The challenges of being a working mother

Many women face a unique set of challenges when they’re a single parent and a full-time member of the labor force. In addition to their responsibilities, some single parents may feel extra pressure to be the “perfect” parent. The reasons for these feelings can be diverse and may stem from the circumstances surrounding how they became a single parent, pressures from family, societal pressures, and more. 

There are many parenting styles influenced by variables such as cultural or religious beliefs, moral beliefs, and a parent’s childhood experiences. In many of these cases, women are expected to be leaders in domestic labor in the home, no matter what their career looks like. Consider that your parenting style may change with time and within different circumstances, and holding yourself to unrealistic standards might cause more harm than benefits. 

Single parents, married women, or raising children with other individuals, whichever the case may be, self-care may be necessary to function at your best and provide the best care for your family. 

Finding balance for working mothers

Societal attitudes about women working outside of the home are gradually shifting. According to a study by the Pew Research Center, in 1987, 30% of Americans said women should return to their traditional societal roles, while 66% disagreed with this statement. In a recent study, data showed that only 19% agree that women should return to traditional roles, while 75% disagree. 

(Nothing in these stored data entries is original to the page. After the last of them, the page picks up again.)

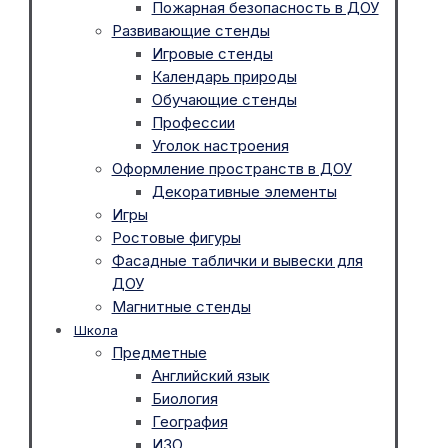
Пожарная безопасность в ДОУ
Развивающие стенды
Игровые стенды
Календарь природы
Обучающие стенды
Профессии
Уголок настроения
Оформление пространств в ДОУ
Декоративные элементы
Игры
Ростовые фигуры
Фасадные таблички и вывески для
ДОУ
Магнитные стенды
Школа
Предметные
Английский язык
Биология
География
ИЗО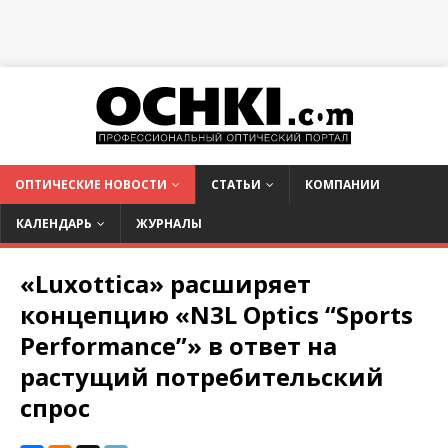
ОПТИЧЕСКИЕ НОВОСТИ
СТАТЬИ
КОМПАНИИ
КАЛЕНДАРЬ
ЖУРНАЛЫ
«Luxottica» расширяет
концепцию «N3L Optics “Sports
Performance”» в ответ на
растущий потребительский
спрос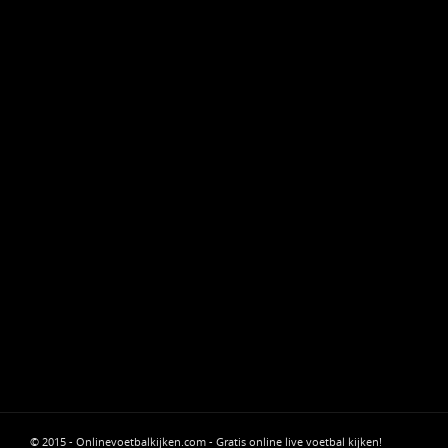
© 2015 - Onlinevoetbalkijken.com - Gratis online live voetbal kijken!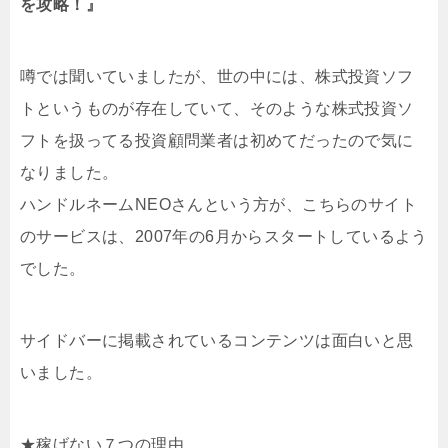
を攻略！』
噂では聞いていましたが、世の中には、株式投資ソフ
トというものが存在していて、そのような株式投資ソ
フトを扱ってる投資顧問業者は初めてだったので気に
なりました。
ハンドルネームNEOさんという方が、こちらのサイト
のサービスは、2007年の6月からスタートしているよう
でした。
サイドバーに掲載されているコンテンツは面白いと思
いました。
★稼げない７つの理由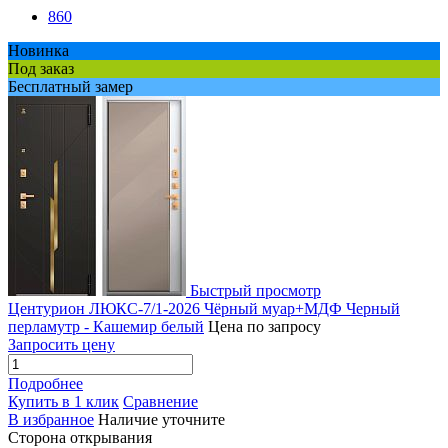
860
Новинка
Под заказ
Бесплатный замер
Быстрый просмотр
Центурион ЛЮКС-7/1-2026 Чёрный муар+МДФ Черный
перламутр - Кашемир белый
Цена по запросу
Запросить цену
Подробнее
Купить в 1 клик
Сравнение
В избранное
Наличие уточните
Сторона открывания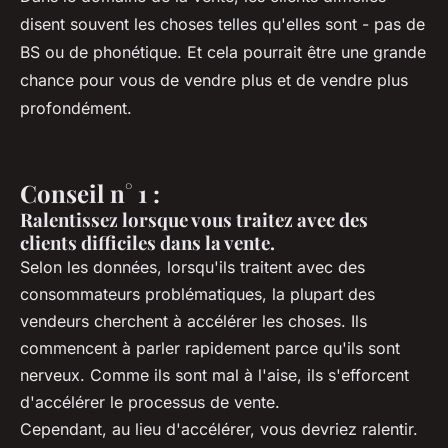
disent souvent les choses telles qu'elles sont - pas de
BS ou de phonétique. Et cela pourrait être une grande
chance pour vous de vendre plus et de vendre plus
profondément.
Conseil n° 1 :
Ralentissez lorsque vous traitez avec des
clients difficiles dans la vente.
Selon les données, lorsqu'ils traitent avec des
consommateurs problématiques, la plupart des
vendeurs cherchent à accélérer les choses. Ils
commencent à parler rapidement parce qu'ils sont
nerveux. Comme ils sont mal à l'aise, ils s'efforcent
d'accélérer le processus de vente.
Cependant, au lieu d'accélérer, vous devriez ralentir.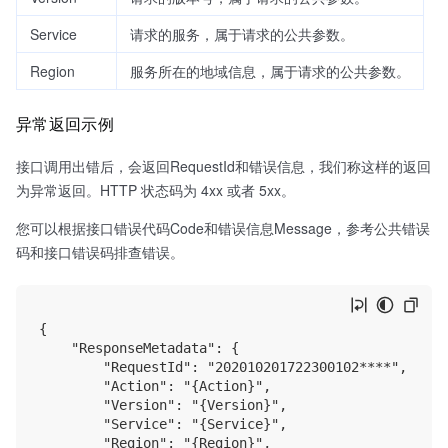
Service
请求的服务，属于请求的公共参数。
Region
服务所在的地域信息，属于请求的公共参数。
异常返回示例
接口调用出错后，会返回RequestId和错误信息，我们称这样的返回
为异常返回。HTTP 状态码为 4xx 或者 5xx。
您可以根据接口错误代码Code和错误信息Message，参考公共错误
码和接口错误码排查错误。
{

    "ResponseMetadata": {

        "RequestId": "202010201722300102****",

        "Action": "{Action}",

        "Version": "{Version}",

        "Service": "{Service}",

        "Region": "{Region}",
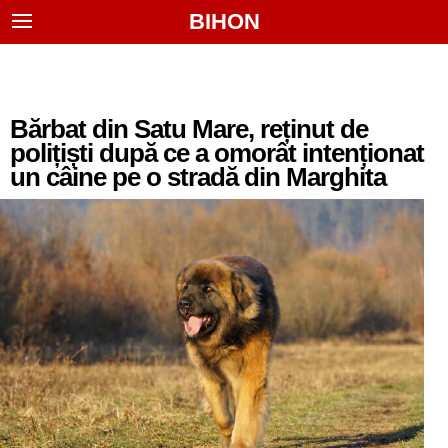
BIHON
Bărbat din Satu Mare, reținut de
polițiști după ce a omorât intenționat
un câine pe o stradă din Marghita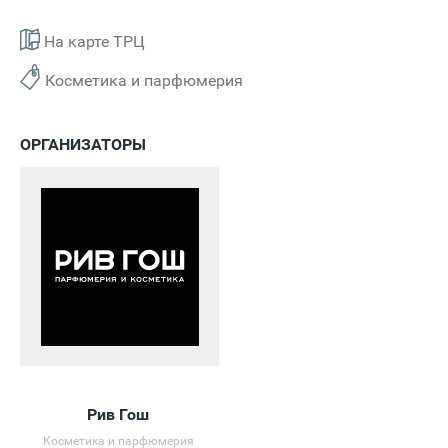
На карте ТРЦ
Косметика и парфюмерия
ОРГАНИЗАТОРЫ
Рив Гош
Косметика и парфюмерия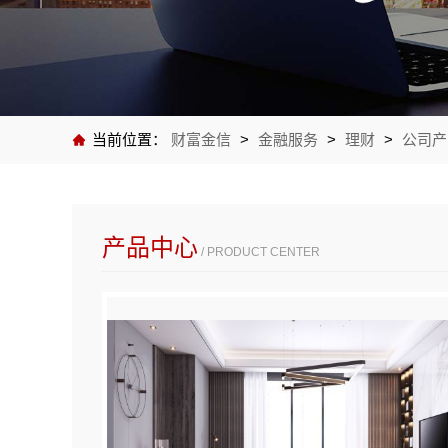
当前位置：
财富金信
>
金融服务
>
理财
>
公司产
产品中心
/ PRODUCT CENTER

Regardless of shifting societal attitudes, mothers in the workplace may feel pressure to be successful at work and in parenthood. The pressure may include accommodating special requests from coworkers and children, such as working longer hours, involvement in school organizations, or participation in the children’s extracurricular activities. This can be especially difficult for women of color, as there can be less opportunities available for leadership roles in many professions (despite equal skills) in comparison to white women. And yet these women are expected to do all of the same work/life balancing as women whose safety net is systemically much larger.

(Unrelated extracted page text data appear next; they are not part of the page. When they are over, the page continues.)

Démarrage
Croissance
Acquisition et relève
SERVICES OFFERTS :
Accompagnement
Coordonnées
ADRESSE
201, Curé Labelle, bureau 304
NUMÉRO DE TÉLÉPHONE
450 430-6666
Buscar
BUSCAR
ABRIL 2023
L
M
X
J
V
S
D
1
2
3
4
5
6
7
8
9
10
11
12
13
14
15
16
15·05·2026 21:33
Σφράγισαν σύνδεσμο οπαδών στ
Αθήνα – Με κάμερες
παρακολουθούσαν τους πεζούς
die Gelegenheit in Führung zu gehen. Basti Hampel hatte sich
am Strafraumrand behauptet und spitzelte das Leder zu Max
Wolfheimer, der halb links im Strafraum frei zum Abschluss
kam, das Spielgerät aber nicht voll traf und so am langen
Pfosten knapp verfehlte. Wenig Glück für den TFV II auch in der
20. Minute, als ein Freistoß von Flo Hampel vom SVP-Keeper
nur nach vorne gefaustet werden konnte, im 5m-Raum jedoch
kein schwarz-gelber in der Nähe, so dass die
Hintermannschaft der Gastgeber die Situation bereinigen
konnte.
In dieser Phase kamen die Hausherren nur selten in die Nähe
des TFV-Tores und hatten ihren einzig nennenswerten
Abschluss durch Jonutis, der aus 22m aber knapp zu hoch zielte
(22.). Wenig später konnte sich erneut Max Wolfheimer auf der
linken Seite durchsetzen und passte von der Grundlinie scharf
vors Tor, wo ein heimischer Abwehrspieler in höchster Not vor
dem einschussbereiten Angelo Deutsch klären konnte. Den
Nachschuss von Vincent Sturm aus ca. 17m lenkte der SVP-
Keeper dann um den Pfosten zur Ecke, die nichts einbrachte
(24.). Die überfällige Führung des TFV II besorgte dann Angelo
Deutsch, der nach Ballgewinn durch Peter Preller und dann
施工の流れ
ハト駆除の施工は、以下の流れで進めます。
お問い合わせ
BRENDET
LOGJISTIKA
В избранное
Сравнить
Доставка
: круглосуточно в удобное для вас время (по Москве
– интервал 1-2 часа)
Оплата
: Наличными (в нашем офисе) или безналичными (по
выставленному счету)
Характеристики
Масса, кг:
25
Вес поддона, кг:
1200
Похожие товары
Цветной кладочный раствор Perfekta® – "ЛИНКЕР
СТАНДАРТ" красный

A 2017 study from the Australian Journal of Social Issues states that “employed mothers endure high levels of time pressure related to time poverty (insufficient time for necessary or discretionary activities), time intensity (multi-tasking and merging work and home boundaries) and time density (familial emotion and [organization] work).” 

The desire to “do it all” may overwhelm some working mothers, resulting in feelings of a lack of control in their lives and “parental burnout.” If you’re experiencing these feelings, there are ways that you can cultivate a balance between your home and work life. 

Establish your priorities and honor them

In the case of work/life balance, balance does not necessarily mean half and half. Different women have different priorities, and that’s okay. Defining what you need vs. what you want can be the first step toward balancing your home and your working life. Once you’ve determined those, think about which should remain constant and which are open to flexibility.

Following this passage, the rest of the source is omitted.